[Collected data]

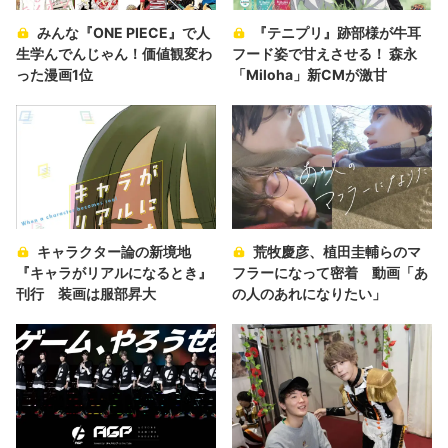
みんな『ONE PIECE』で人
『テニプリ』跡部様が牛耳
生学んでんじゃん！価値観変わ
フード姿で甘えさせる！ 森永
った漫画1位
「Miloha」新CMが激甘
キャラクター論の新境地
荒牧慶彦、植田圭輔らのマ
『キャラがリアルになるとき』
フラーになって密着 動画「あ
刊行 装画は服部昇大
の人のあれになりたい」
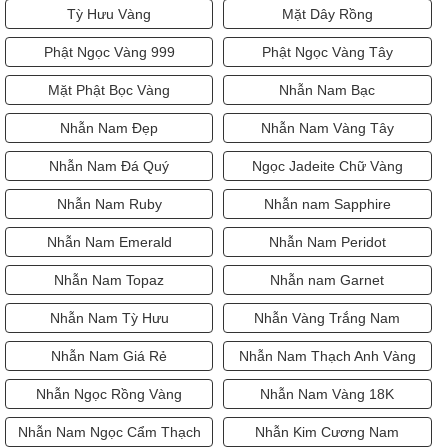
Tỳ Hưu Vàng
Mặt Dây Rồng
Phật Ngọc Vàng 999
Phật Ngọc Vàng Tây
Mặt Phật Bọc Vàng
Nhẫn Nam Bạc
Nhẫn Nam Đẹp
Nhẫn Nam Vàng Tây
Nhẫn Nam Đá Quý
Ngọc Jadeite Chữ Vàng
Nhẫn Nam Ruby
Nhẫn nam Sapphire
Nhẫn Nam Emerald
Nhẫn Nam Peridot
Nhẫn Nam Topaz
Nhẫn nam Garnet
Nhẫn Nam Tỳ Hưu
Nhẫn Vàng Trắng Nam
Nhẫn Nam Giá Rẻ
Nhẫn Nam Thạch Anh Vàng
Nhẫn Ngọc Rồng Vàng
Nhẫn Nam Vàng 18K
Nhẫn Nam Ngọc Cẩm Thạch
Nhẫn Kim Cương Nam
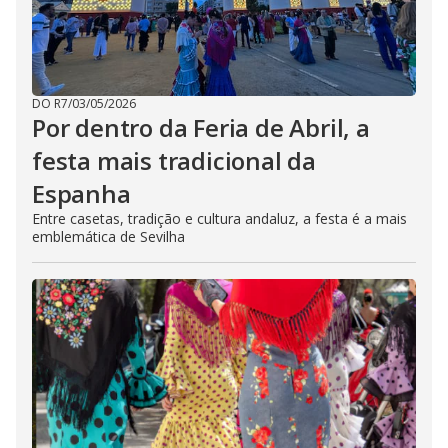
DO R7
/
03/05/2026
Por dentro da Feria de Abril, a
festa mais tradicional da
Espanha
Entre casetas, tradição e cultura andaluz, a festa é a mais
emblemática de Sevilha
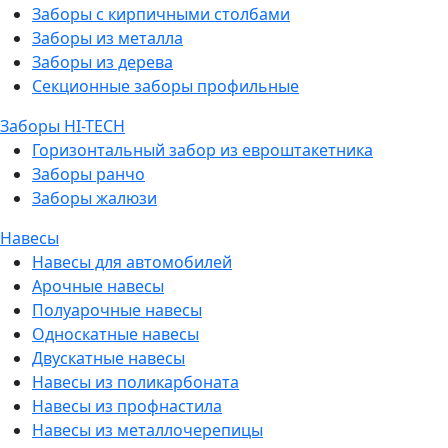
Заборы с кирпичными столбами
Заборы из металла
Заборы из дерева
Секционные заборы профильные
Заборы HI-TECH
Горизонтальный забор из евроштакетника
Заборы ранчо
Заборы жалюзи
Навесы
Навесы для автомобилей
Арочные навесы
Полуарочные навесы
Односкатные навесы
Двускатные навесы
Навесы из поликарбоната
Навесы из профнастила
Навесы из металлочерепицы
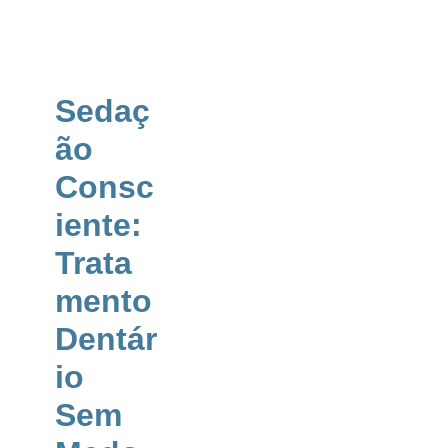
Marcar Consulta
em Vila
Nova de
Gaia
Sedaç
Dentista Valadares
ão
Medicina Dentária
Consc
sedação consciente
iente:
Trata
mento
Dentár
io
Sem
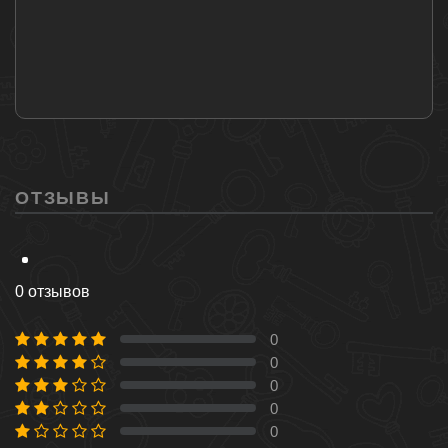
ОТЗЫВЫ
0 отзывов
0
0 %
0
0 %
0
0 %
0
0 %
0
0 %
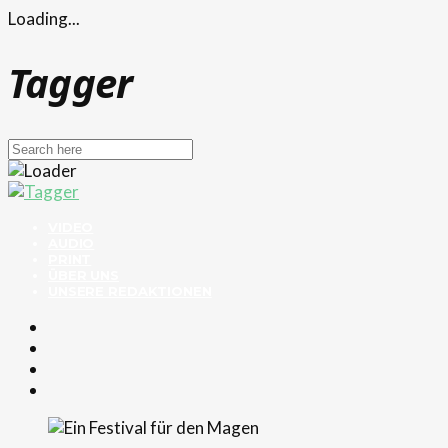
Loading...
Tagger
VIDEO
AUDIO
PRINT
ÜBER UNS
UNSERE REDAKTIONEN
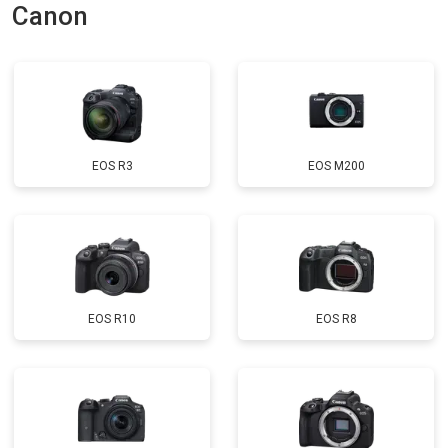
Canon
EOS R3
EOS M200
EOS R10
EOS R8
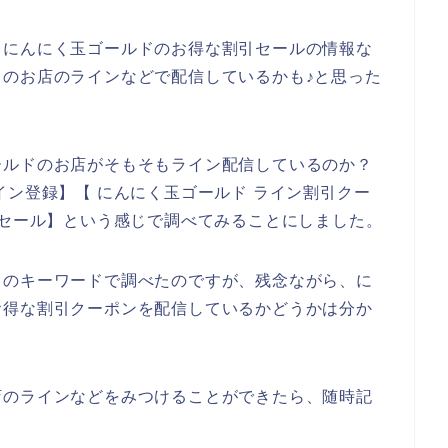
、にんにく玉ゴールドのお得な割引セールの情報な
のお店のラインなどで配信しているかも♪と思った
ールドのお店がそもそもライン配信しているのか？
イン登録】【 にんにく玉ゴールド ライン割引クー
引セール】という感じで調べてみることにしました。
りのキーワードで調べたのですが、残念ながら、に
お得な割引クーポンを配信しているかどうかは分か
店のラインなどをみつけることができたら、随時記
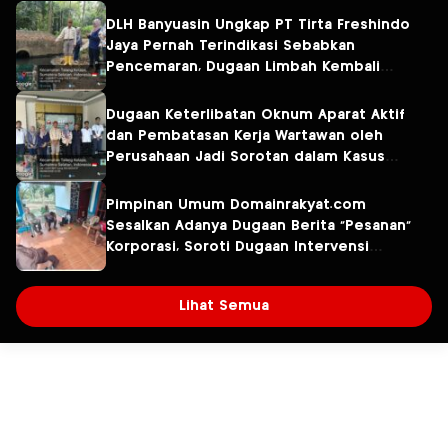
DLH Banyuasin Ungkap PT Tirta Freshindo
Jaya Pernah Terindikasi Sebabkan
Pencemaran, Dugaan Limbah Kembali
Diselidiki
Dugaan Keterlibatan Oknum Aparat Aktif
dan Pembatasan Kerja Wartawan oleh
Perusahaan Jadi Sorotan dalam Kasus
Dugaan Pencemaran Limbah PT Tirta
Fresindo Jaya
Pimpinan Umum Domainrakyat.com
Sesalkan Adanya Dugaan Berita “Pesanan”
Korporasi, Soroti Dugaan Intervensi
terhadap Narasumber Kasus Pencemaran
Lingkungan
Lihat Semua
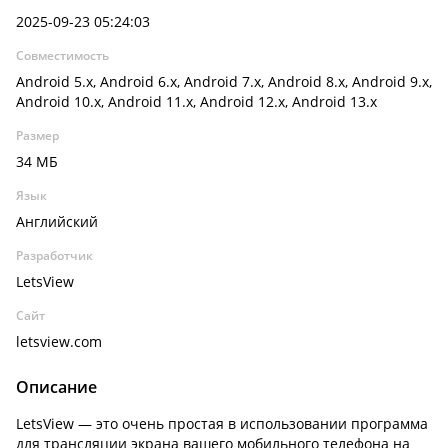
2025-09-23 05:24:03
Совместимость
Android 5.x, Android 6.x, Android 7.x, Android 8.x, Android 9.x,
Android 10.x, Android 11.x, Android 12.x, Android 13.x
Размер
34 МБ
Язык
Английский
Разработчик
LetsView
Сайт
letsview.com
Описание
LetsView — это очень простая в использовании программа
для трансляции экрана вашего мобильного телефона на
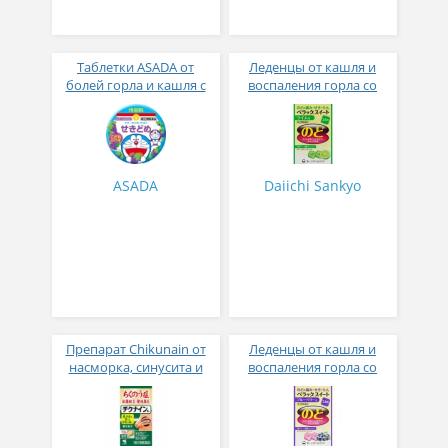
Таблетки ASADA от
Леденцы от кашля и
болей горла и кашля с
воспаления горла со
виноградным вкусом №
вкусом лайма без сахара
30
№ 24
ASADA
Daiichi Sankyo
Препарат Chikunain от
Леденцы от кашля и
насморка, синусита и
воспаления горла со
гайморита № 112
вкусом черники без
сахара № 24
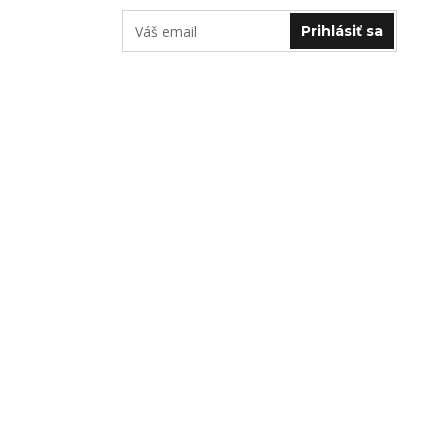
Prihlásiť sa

---

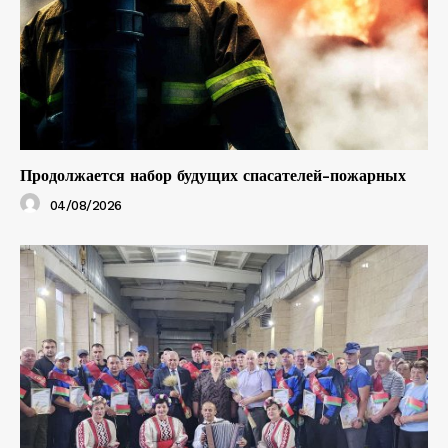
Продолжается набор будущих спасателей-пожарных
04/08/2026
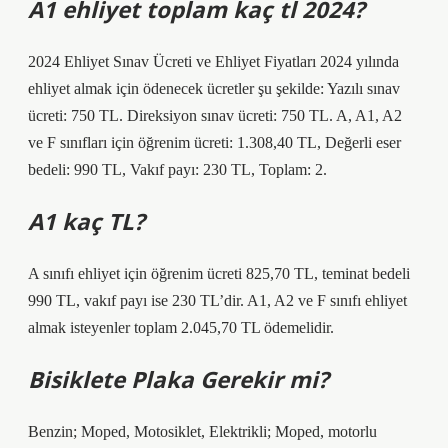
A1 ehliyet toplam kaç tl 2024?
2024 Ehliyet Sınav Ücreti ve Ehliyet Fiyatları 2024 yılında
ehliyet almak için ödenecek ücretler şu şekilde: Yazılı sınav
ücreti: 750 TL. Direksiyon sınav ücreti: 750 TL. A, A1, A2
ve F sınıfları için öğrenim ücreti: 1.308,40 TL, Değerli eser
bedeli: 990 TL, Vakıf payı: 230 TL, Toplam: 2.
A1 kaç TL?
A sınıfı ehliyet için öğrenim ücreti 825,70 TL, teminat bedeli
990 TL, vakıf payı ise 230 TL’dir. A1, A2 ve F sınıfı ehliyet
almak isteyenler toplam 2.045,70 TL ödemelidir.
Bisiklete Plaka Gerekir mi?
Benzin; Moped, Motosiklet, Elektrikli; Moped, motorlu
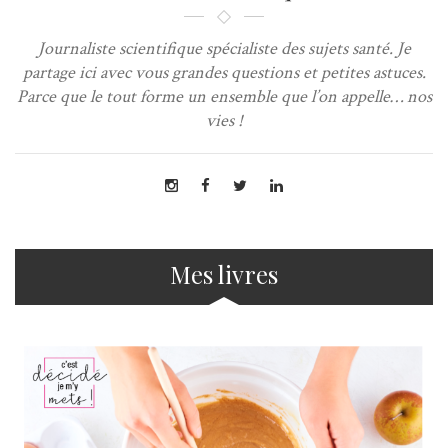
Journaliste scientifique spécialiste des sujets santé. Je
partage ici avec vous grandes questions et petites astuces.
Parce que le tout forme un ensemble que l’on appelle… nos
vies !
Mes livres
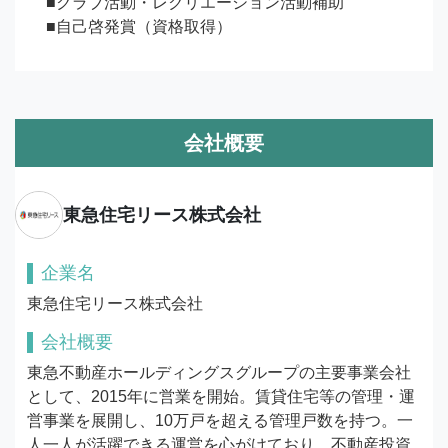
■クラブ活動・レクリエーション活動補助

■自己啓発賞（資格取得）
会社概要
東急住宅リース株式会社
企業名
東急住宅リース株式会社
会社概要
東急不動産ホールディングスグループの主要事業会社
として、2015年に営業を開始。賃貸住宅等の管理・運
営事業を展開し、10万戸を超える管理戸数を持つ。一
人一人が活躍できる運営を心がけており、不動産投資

---

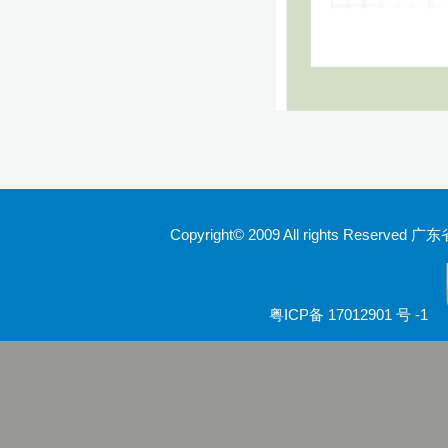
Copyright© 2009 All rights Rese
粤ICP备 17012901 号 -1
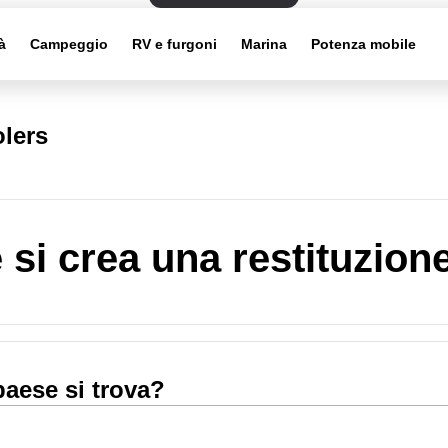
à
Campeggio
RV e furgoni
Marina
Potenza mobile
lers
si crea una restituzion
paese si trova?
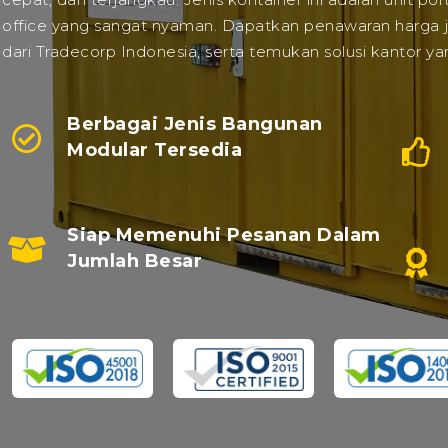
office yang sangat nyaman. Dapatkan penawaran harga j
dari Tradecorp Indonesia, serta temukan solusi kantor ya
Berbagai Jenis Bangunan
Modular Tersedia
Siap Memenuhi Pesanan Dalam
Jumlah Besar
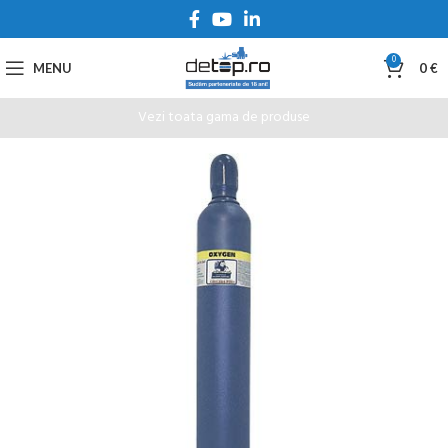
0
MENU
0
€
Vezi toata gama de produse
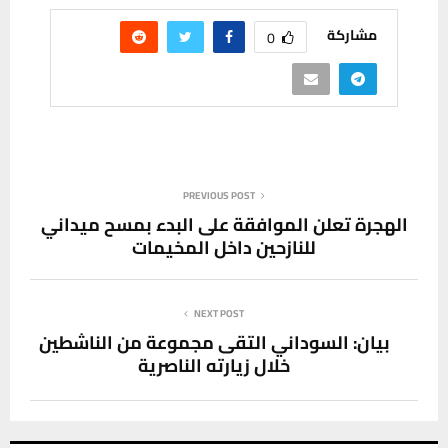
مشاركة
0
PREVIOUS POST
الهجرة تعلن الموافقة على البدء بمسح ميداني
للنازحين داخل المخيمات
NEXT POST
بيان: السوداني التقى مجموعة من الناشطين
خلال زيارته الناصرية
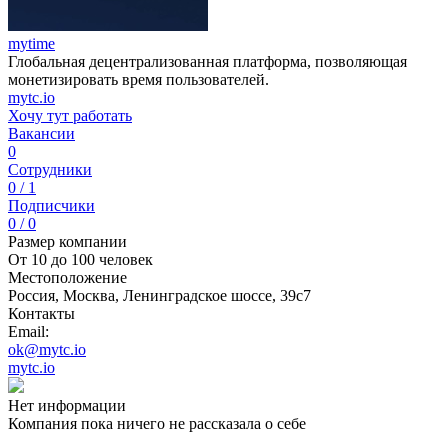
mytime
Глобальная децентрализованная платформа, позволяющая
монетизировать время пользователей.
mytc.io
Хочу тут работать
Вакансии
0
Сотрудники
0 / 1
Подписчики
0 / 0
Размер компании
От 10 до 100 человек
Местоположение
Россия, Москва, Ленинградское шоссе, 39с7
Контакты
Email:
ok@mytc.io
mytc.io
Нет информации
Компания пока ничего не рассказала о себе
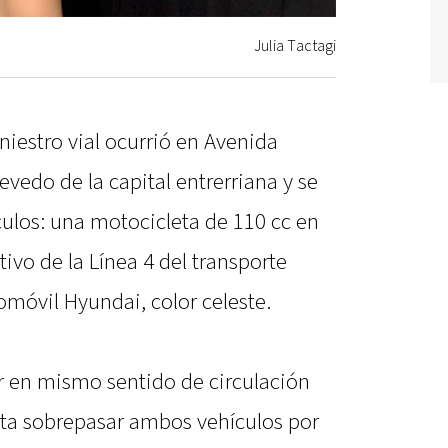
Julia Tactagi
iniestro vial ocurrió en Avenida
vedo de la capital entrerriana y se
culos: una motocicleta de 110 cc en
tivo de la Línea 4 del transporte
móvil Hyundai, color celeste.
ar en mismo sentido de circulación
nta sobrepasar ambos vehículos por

* _Work to be completed_:
An exact transcription is needed of the lines from the one with "Berbagai Jenis Bangunan" to the one with "بيان: السوداني التقى مجموعة من الناشطين" above, both ends included, with pictures left out.

* _Solution for this task_:
Berbagai Jenis Bangunan
Modular Tersedia
Siap Memenuhi Pesanan Dalam
Jumlah Besar
0
MENU
0
€
Vezi toata gama de produse
مشاركة
0
PREVIOUS POST
الهجرة تعلن الموافقة على البدء بمسح ميداني
للنازحين داخل المخيمات
NEXT POST
بيان: السوداني التقى مجموعة من الناشطين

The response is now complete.